İnsanın gönlündeki yollarda seyreden, okuyucuyu uzaklara götürecek bir metin.
Gitmek mi daha zordur yoksa kalmak mı? Ne giden anlar kalanın derdinden; ne de kalan hisseder gidenin gözlerinden.
Uzun yol uzun bitmez bitmez
Gönlüm ah gönlüm
Yorgun çok yorgun
Zamansız seyirdeyim
Ardım gölge önüm sis.
– Can Neşet Göksun
Hepimiz hem defalarca o şehri terk eden, hem de yanından tek tek gidenlere uzaktan el sallayan olduk şu hayatta. Kimi zaman unutmak için o taze anılardan kaçan dağlar tepeler boyunca, kimi zamansa o üzülmesin diye gözyaşlarını, otobüsü gardan çıkana kadar bekleten. Şimdi hatırlayın birisine en sıkı şekilde sarıldığınız anı. Ya siz gidiyordunuz bu diyardan ya da o gidiyordu bu hayattan. Şimdi hatırlayın gözyaşlarınızı tutamadığınız o anı. Yine gidiyorlardı birileri bir yerlere arkalarına bakmadan. Bazen farklı bir şehire, bazen farklı bir ülkeye bazense sonsuza dek sürecek göç etmelere. Her ne kadar artık su almayan bir toprak kadar sert olsa da insanın kalbi, dayanacak kadar güçlü değildir kaybetmeye. Biri giderken korkarız o değerli anıları kaybetmekten, asla eskisi gibi olamamaktan. Attığımız her adımda, girdiğimiz her sokakta tekrar tekrar hissederiz gidenin yokluğunu. Belki de acıların en büyüğünü hissederiz iliklerimize kadar hıçkıra hıçkıra. Gitmek de cesaret işiydi aslında. Bilinmezliğe doğru bir yolculuk yapmak, geride sana değer veren insanları bıraktığını anımsak kolay olur muydu hiç öyle. Kim bilir ne anılar yatıyor aslında otobüs camlarından akan gözyaşlarında. İnsanın kendine bile itiraf edemediklerini tek tek anlatması onun gibi yalnız olan dağlara, taşlara.

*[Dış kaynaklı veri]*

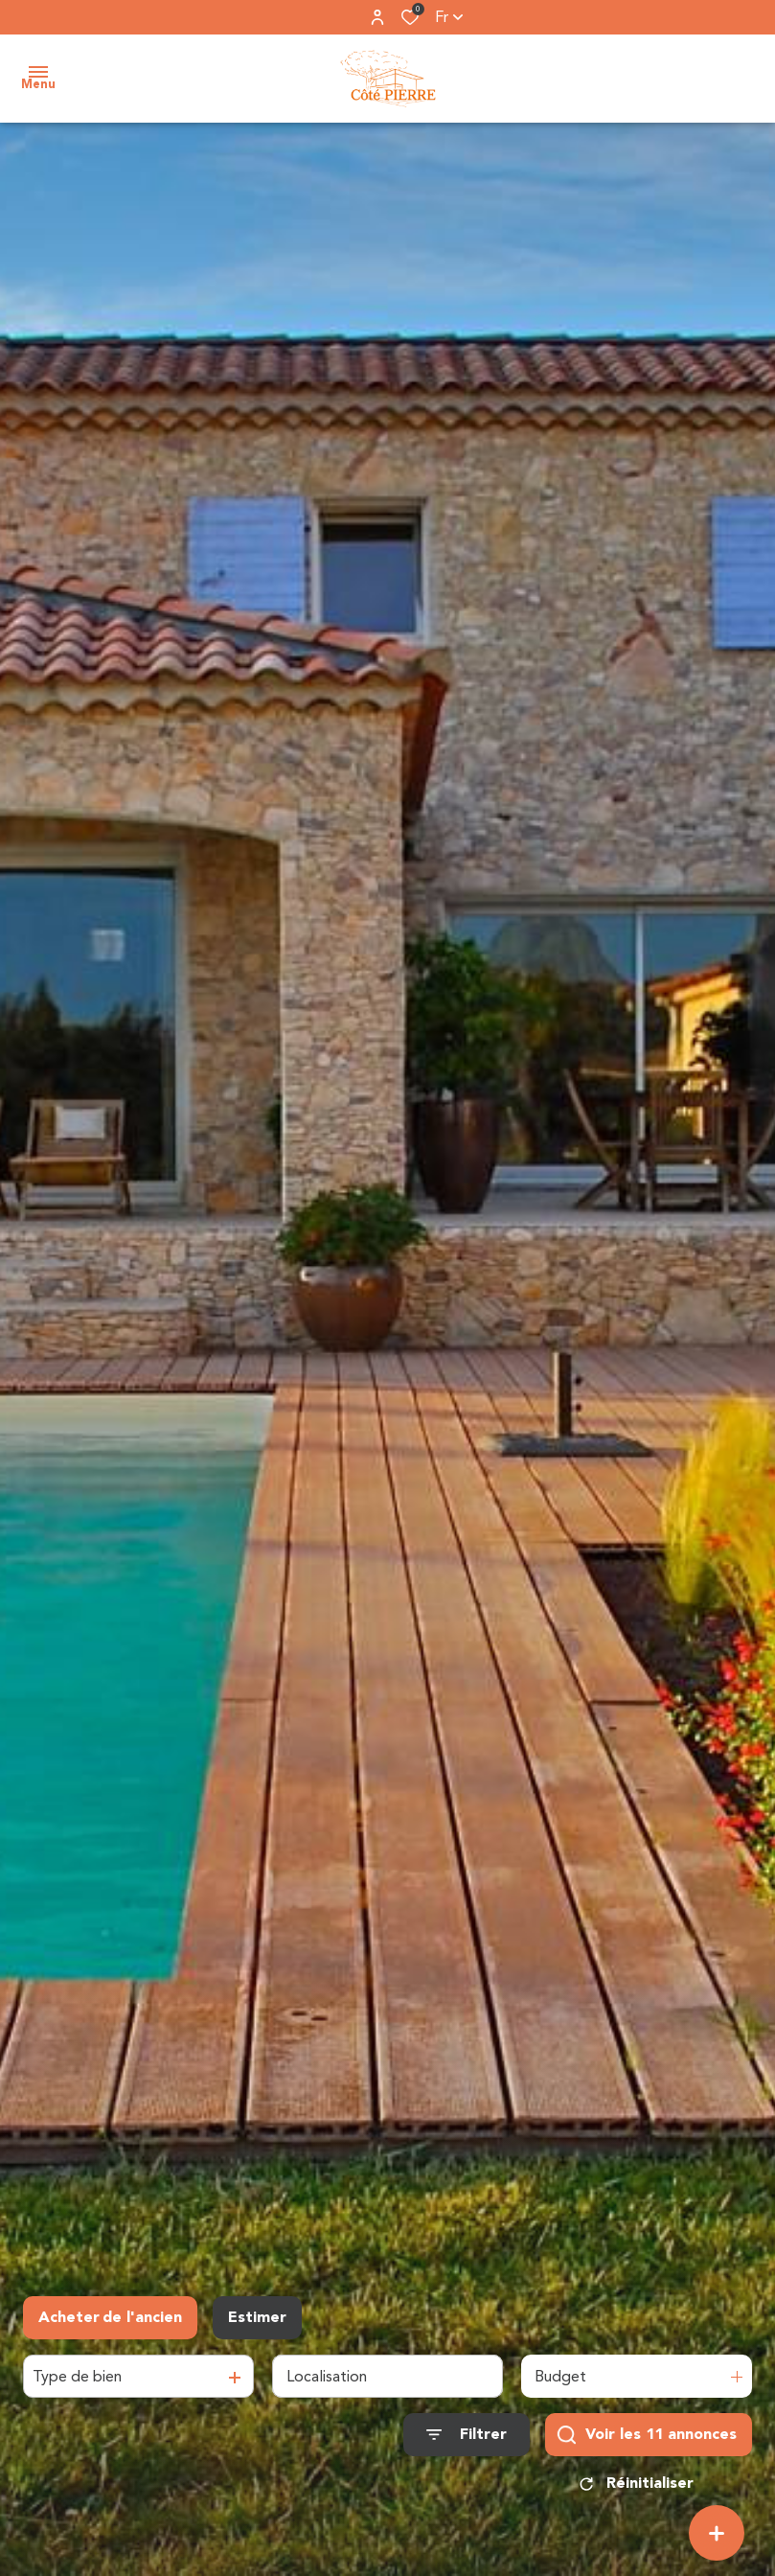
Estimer (257, 2318)
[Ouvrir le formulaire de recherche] (466, 2434)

En acısıysa sen giderken bu diyarlardan, senin gittiğinden kimsenin haberi olmaması aslında. Herkes birbirine sarılıp, vedalaşırken tek başına valizini merdivenlerden indirmek daha zordu gidene. Hangimiz istemezdik ki giderken, uzaktan el sallayan birini. Belki de bu şekilde gitmek en kolayı olduğu için en acısıydı. Hatırlıyorum, ben giderken bıraktığım insanlardan birisi bile “gitme” diyebilseydi koşarak geri dönmeyi defalarca kez düşündüğümü. Gitmekten başka çaren kalmadığını anladığında seviyorsun yolları, dağları, taşları. Gözyaşlarına şahit olan tek kişi onlardı çünkü. Vardığını haber etmen gerekecek kadar seni merak eden birileri olmadığındandır bunlar belki de.

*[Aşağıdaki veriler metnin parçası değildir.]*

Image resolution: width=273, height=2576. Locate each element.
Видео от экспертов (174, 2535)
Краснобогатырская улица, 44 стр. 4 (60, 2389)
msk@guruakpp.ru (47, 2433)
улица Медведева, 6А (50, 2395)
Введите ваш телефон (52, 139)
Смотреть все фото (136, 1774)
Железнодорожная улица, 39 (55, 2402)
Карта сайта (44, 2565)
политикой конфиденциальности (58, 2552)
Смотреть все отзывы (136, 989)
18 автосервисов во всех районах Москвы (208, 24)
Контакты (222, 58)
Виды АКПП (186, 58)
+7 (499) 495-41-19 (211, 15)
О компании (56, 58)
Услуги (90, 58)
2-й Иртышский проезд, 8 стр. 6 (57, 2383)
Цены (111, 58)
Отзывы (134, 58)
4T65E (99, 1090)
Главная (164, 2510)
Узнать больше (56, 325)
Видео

Günün sonunda yine aynı soruya geliyor belki her şey. Giden mi daha çok acı çeker yoksa kalan mı? En çok acı çeken ne giden ne de kalan aslında. En çok acı çeken, kendisi kalırken aklı gidenle beraber gidendir yollar boyunca. Hem kalan kadar birikmişliklerin içinde, hem de giden kadar bilinmezliğin içinde. Hiçbir zaman tam olamamak, hep bir parçası eksikmiş gibi yarım bir şekilde; söyleyecek daha çok sözün varken, lafını bitirmeden susturulmuş bir çocuk gibi tamamlayamamanın verdiği eksikle yaşamak tüm bu hayatı.

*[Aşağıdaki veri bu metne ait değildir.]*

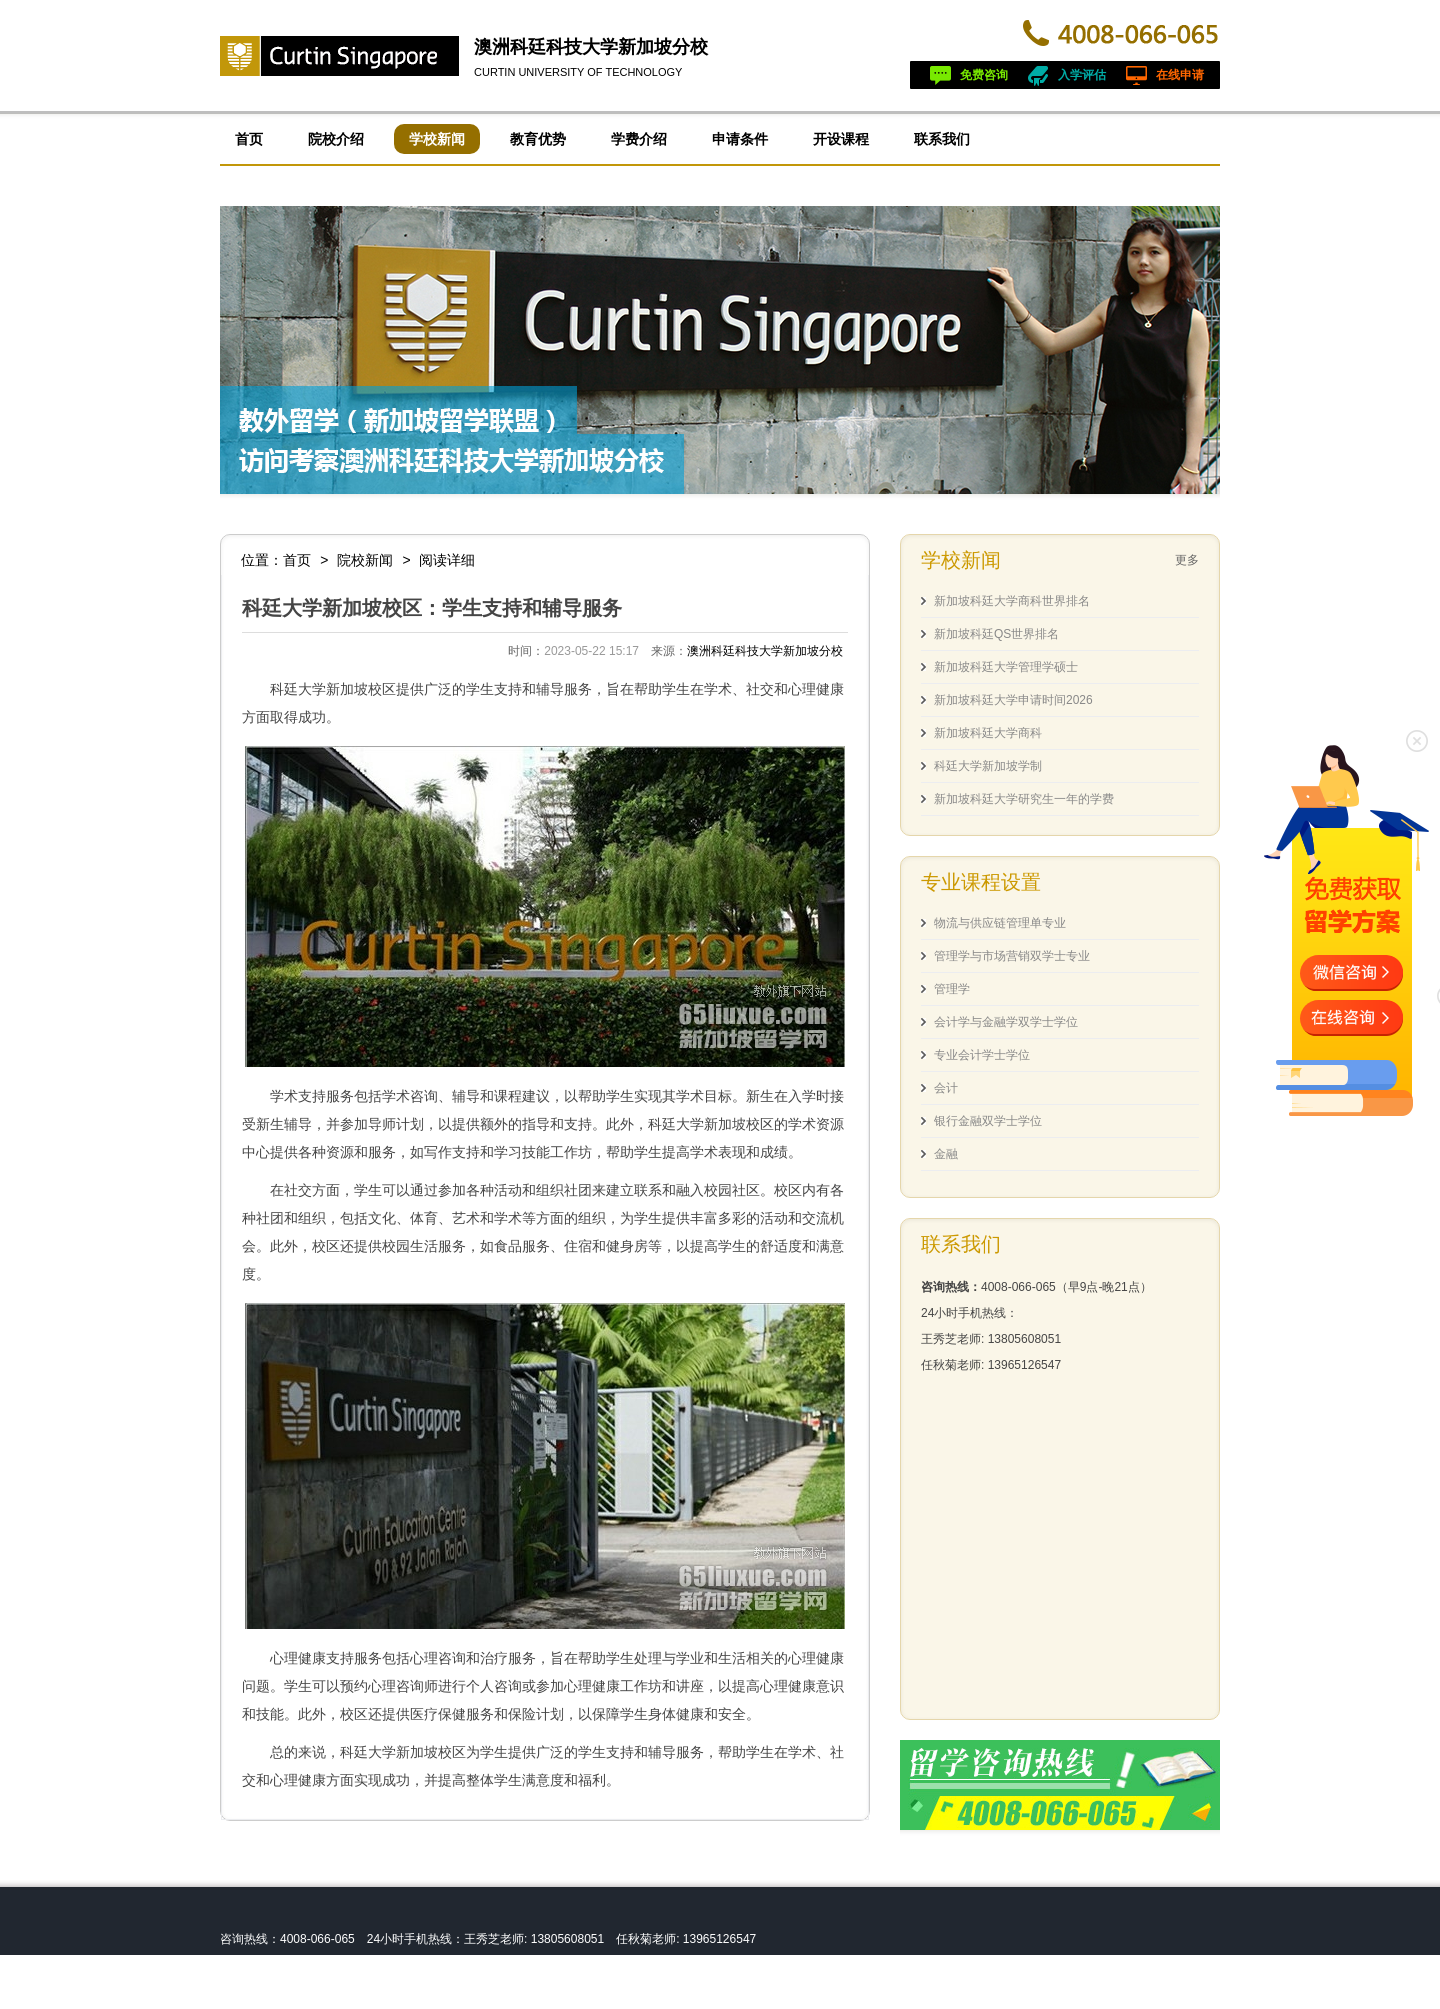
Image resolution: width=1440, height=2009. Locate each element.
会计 (946, 1088)
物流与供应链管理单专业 (1000, 923)
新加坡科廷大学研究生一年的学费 (1024, 799)
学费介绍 (639, 139)
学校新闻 (437, 139)
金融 (946, 1154)
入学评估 (1082, 75)
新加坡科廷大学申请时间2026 (1013, 700)
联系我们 (942, 139)
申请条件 (740, 139)
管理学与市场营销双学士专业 (1012, 956)
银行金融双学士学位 (988, 1121)
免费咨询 (984, 75)
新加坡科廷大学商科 (988, 733)
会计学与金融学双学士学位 (1006, 1022)
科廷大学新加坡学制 (988, 766)
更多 (1187, 560)
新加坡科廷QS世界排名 (996, 634)
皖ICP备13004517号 (346, 1995)
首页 (249, 139)
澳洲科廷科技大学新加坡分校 (591, 47)
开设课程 (841, 139)
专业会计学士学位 (982, 1055)
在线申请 (1180, 75)
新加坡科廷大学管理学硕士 (1006, 667)
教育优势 (538, 139)
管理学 (952, 989)
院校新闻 (365, 560)
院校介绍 (336, 139)
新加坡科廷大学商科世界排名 (1012, 601)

Her ne kadar bir yanını eksik bıraksa da ayrılıklar, en yakın dostumuz olur aslında. Giden gittikten sonra bir yanın eksik kalıyorsa, daha fazla acı çekmemeni göstermek ister ayrılık. Gerçek sevgi kilometrelerce öte de olsa, bir karış toprağın altında da olsa engel tanımaz kalbine ulaşmaya. Hatta kimi zaman dünyanın herhangi bir yerinde bir yerlerde, seni anlayan birinin olduğu ihtimali bile mutlu eder insanı. Yanında olmasa da aşar o yüksek tepeleri teker teker ve gelir konar kalbini tamamlamaya. Giden gitse de, kalbi kalır bir şekilde kalbinde. İşte ayrılık da gösterir sana, kim yanında kim Yemen’de.
Yanımdadır Yemen’dedir, Yemen’dedir yanımdadır.